COLLEGE BASKETBALL \ News and notes
RPI goes on the road: Just about a month from now, three letters become a staple of college basketball's lexicon: RPI. You can't have a good February argument about March Madness without invoking the Ratings Percentage Index at least a few times. There's a revision to this year's formula that gives more weight to playing and winning on the road. The Division I Men's Basketball Committee made the change after a four-year study. Chairman Bob Bowlsby, the athletic director at Iowa, said the formula more accurately reflects historical data. For example, during the past 20 years, home teams have won approximately two-thirds of the games. The RPI, which was created in 1981, is one of the tools the committee used to select the at-large teams and seed the field for the NCAA tournament. The mathematical components of the RPI will continue to be 25 percent winning percentage, 50 percent opponents' winning percentage and 25 percent opponents' opponents' winning percentage. The new formula will weigh each road victory at 1.4, each road loss at .6, each home victory at .6 and each home loss at 1.4. Neutral-site games will be valued at 1.0. Previously, all games carried the same weight.

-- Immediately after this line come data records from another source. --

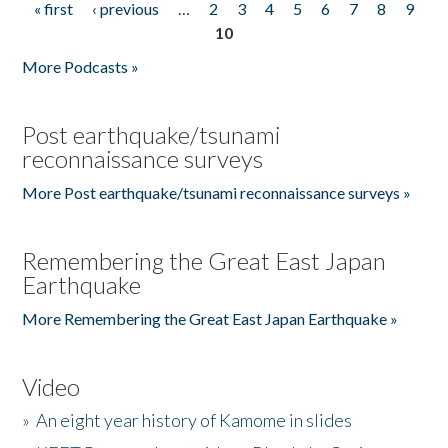
« first
‹ previous
…
2
3
4
5
6
7
8
9
Pages
10
More Podcasts »
Post earthquake/tsunami
reconnaissance surveys
More Post earthquake/tsunami reconnaissance surveys »
Remembering the Great East Japan
Earthquake
More Remembering the Great East Japan Earthquake »
Video
»
An eight year history of Kamome in slides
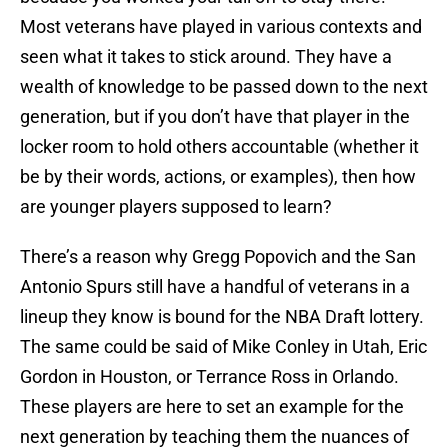
Most veterans have played in various contexts and
seen what it takes to stick around. They have a
wealth of knowledge to be passed down to the next
generation, but if you don’t have that player in the
locker room to hold others accountable (whether it
be by their words, actions, or examples), then how
are younger players supposed to learn?
There’s a reason why Gregg Popovich and the San
Antonio Spurs still have a handful of veterans in a
lineup they know is bound for the NBA Draft lottery.
The same could be said of Mike Conley in Utah, Eric
Gordon in Houston, or Terrance Ross in Orlando.
These players are here to set an example for the
next generation by teaching them the nuances of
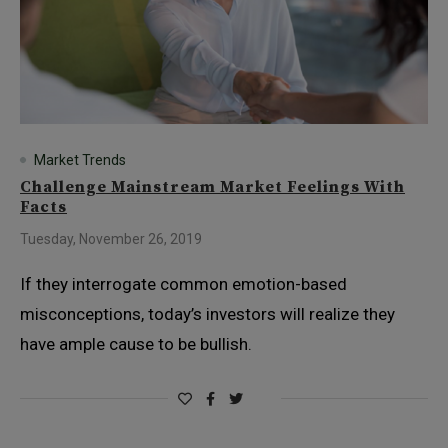
Market Trends
Challenge Mainstream Market Feelings With
Facts
Tuesday, November 26, 2019
If they interrogate common emotion-based
misconceptions, today’s investors will realize they
have ample cause to be bullish.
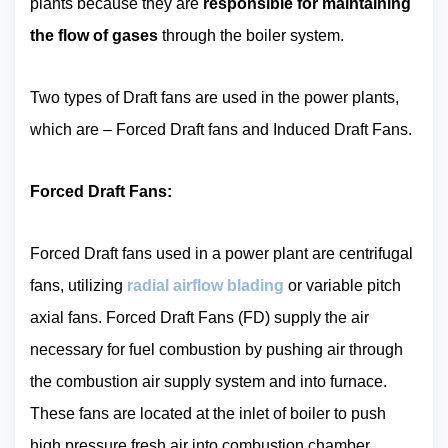
plants because they are
responsible for maintaining
the flow of gases
through the boiler system.
Two types of Draft fans are used in the power plants,
which are – Forced Draft fans and Induced Draft Fans.
Forced Draft Fans:
Forced Draft fans used in a power plant are centrifugal
fans, utilizing
radial airflow blading
or variable pitch
axial fans. Forced Draft Fans (FD) supply the air
necessary for fuel combustion by pushing air through
the combustion air supply system and into furnace.
These fans are located at the inlet of boiler to push
high pressure fresh air into combustion chamber,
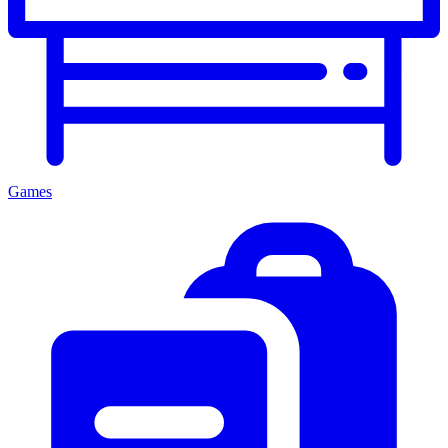
Games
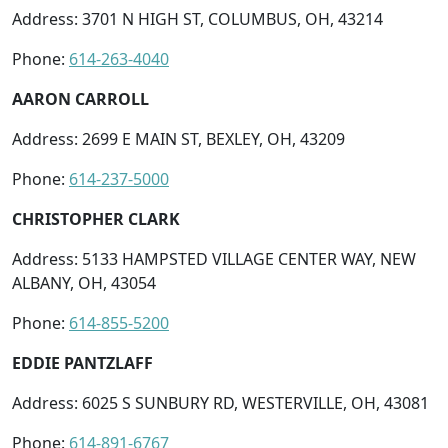
Address: 3701 N HIGH ST, COLUMBUS, OH, 43214
Phone:
614-263-4040
AARON CARROLL
Address: 2699 E MAIN ST, BEXLEY, OH, 43209
Phone:
614-237-5000
CHRISTOPHER CLARK
Address: 5133 HAMPSTED VILLAGE CENTER WAY, NEW
ALBANY, OH, 43054
Phone:
614-855-5200
EDDIE PANTZLAFF
Address: 6025 S SUNBURY RD, WESTERVILLE, OH, 43081
Phone:
614-891-6767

U.S. honors: For the first time since USA Basketball established its Male Athlete of the Year award, it went to non-Olympians in an Olympic year. Sean May of North Carolina and Chris Paul of Wake Forest were selected to share the honor for leading the unbeaten U.S. team to a gold medal in the qualifying tournament for the World Championship For Young Men. The Under-21 World Championships will be held in 2005. May averaged 16 points and 9.5 rebounds for the team, coached by Oklahoma's Kelvin Sampson, while Paul averaged 10.5 points and 7.8 assists. The award was first presented in 1980 to Isiah Thomas. The other Olympic-year winners were Michael Jordan and Sam Perkins in 1984, Dan Majerle in 1988, the U.S. Olympic team in 1992, Scottie Pippen in 1996 and Alonzo Mourning in 2000. The U.S. men's team won the bronze medal in Athens.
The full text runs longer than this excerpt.